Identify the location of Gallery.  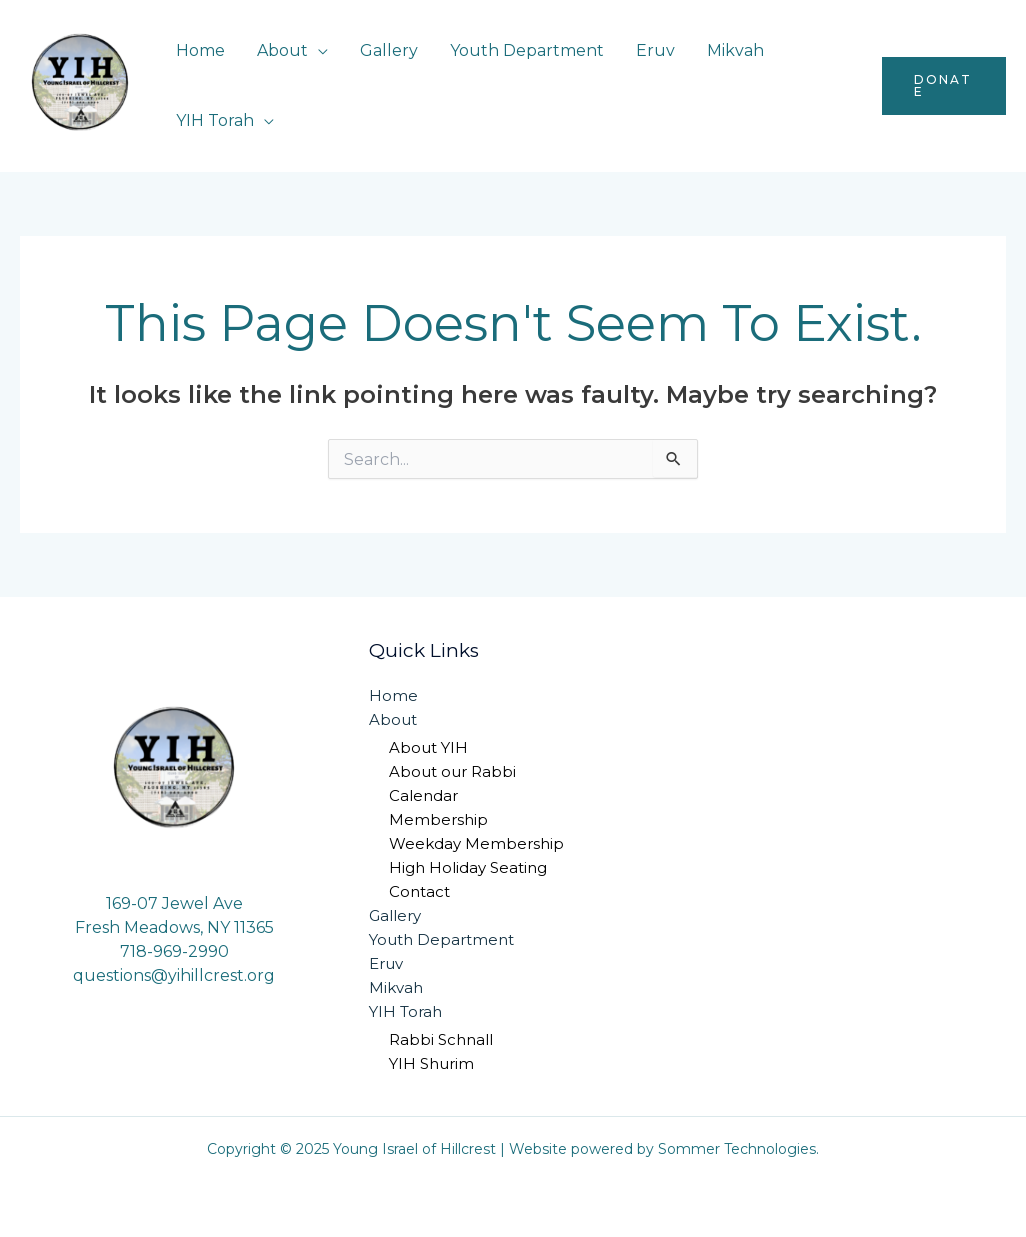
(389, 50).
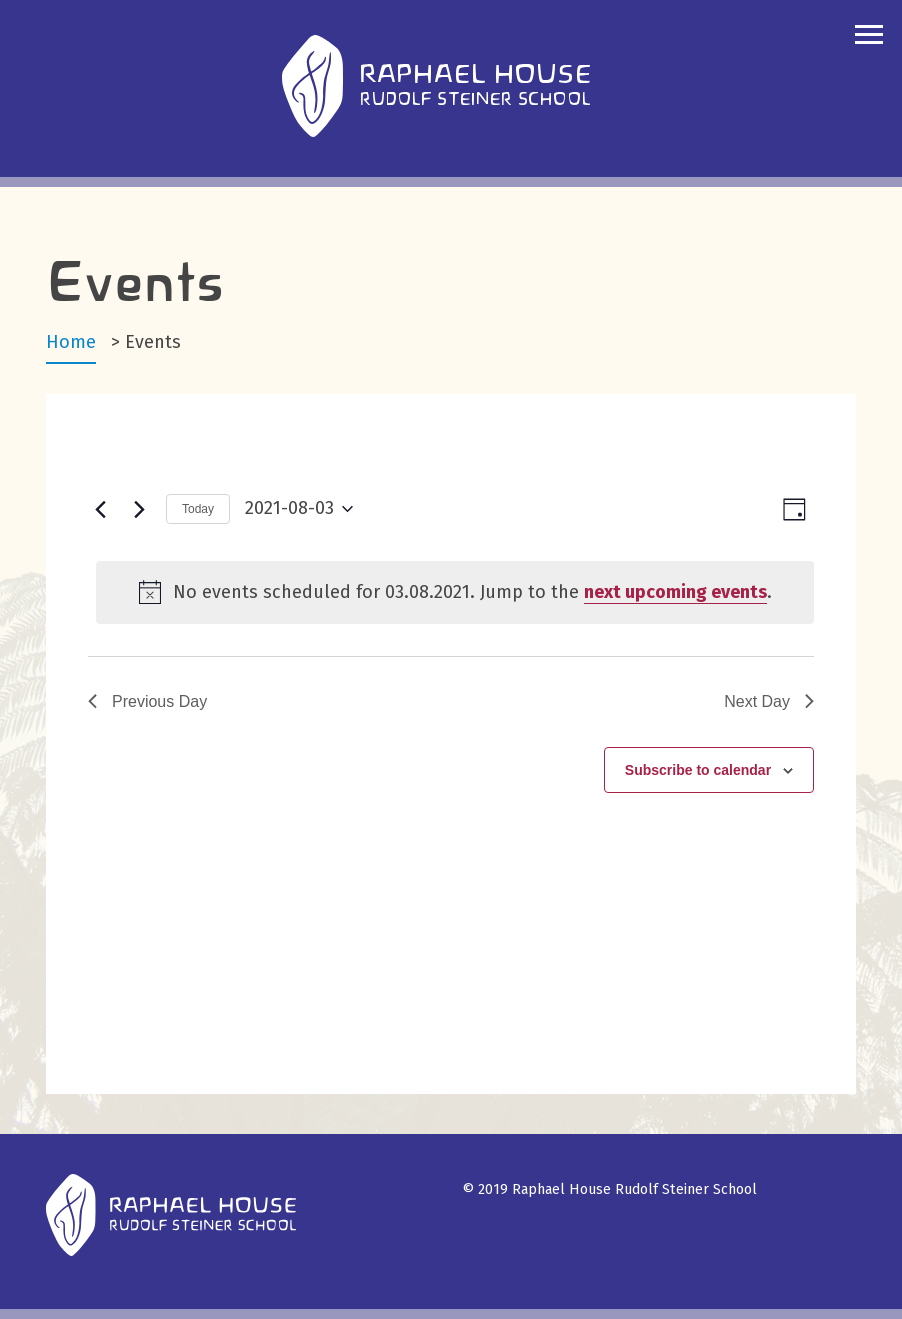 This screenshot has width=902, height=1319. I want to click on next upcoming events, so click(675, 592).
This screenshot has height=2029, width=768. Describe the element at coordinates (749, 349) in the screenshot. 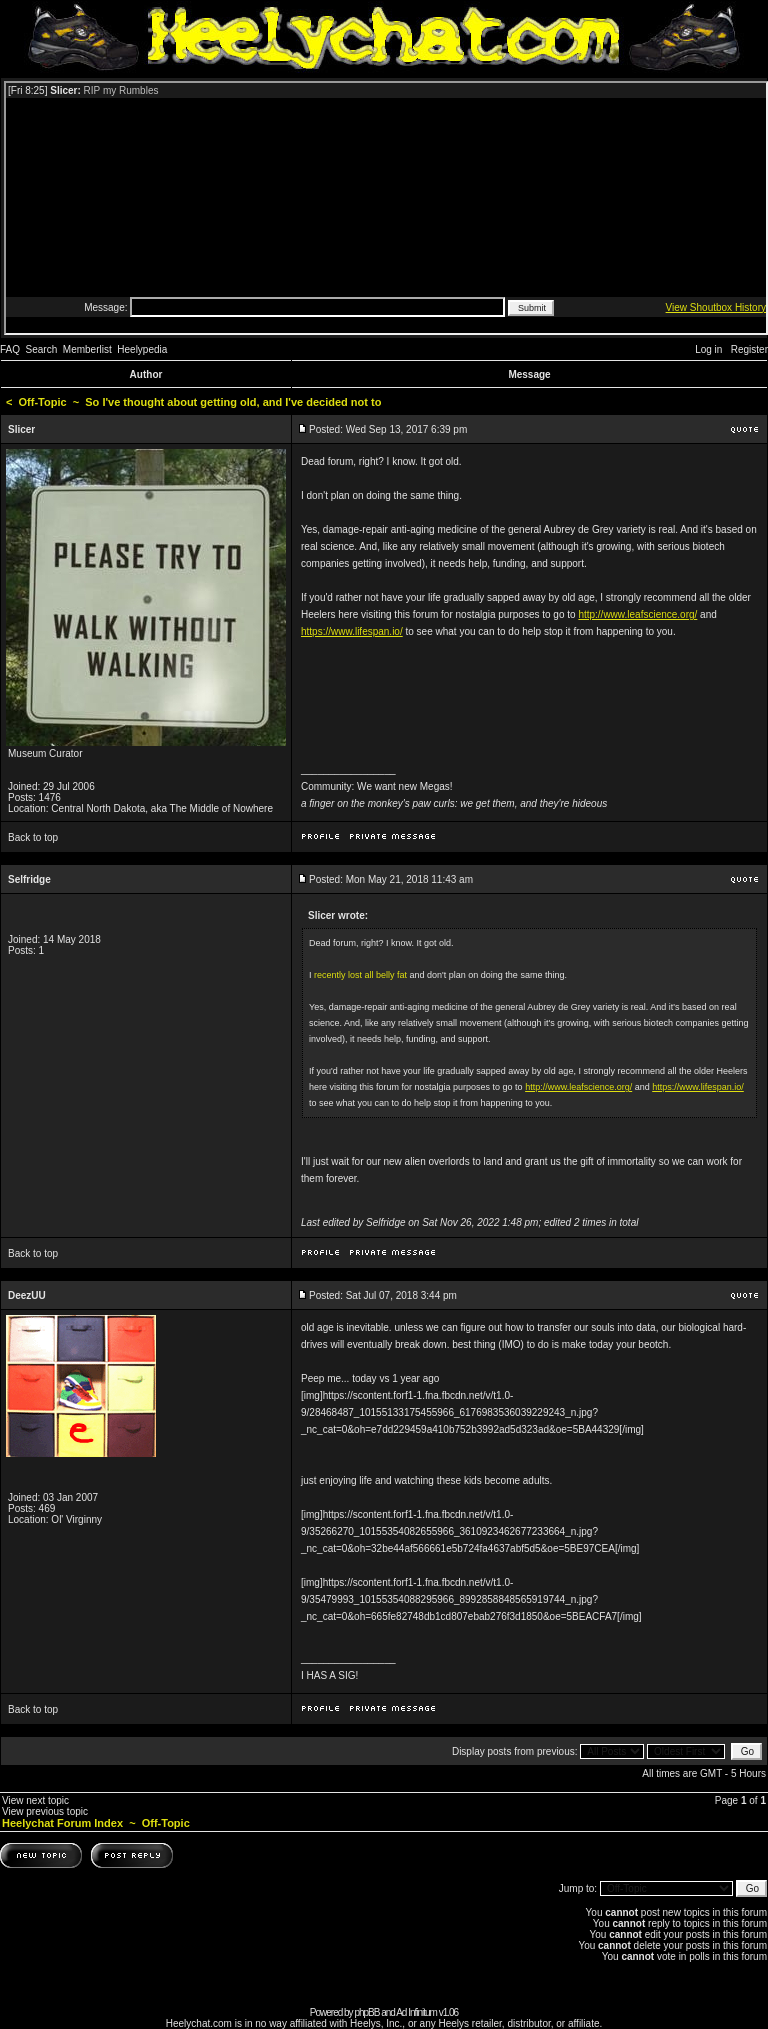

I see `Register` at that location.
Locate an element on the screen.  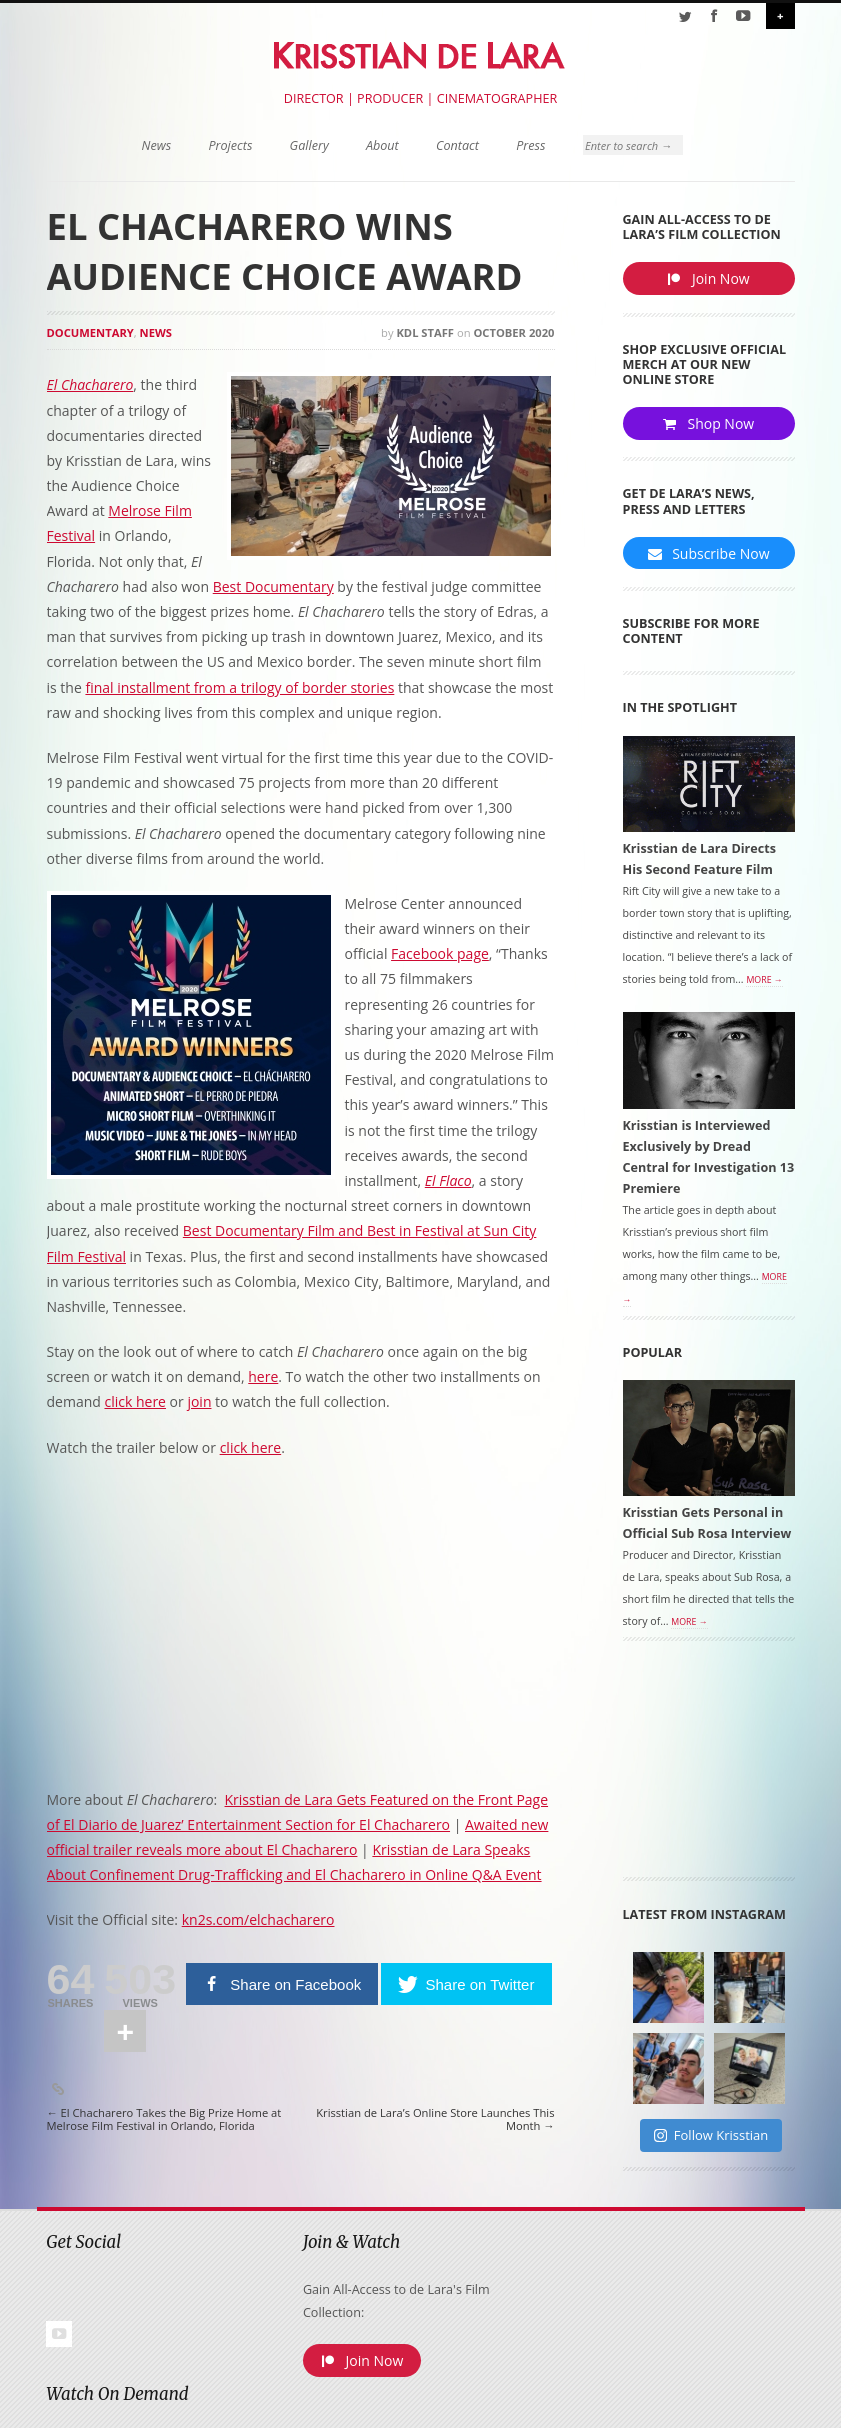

+ + +

EXERCISE INSTRUCTIONS: Copy out every line above, word for word, minus images.

TASK RESULT:
Identify the location of Gallery.  
(389, 50).
 This screenshot has width=902, height=1319. I want to click on next upcoming events, so click(675, 592).
This screenshot has height=2029, width=768. Describe the element at coordinates (749, 349) in the screenshot. 

I see `Register` at that location.
Locate an element on the screen.  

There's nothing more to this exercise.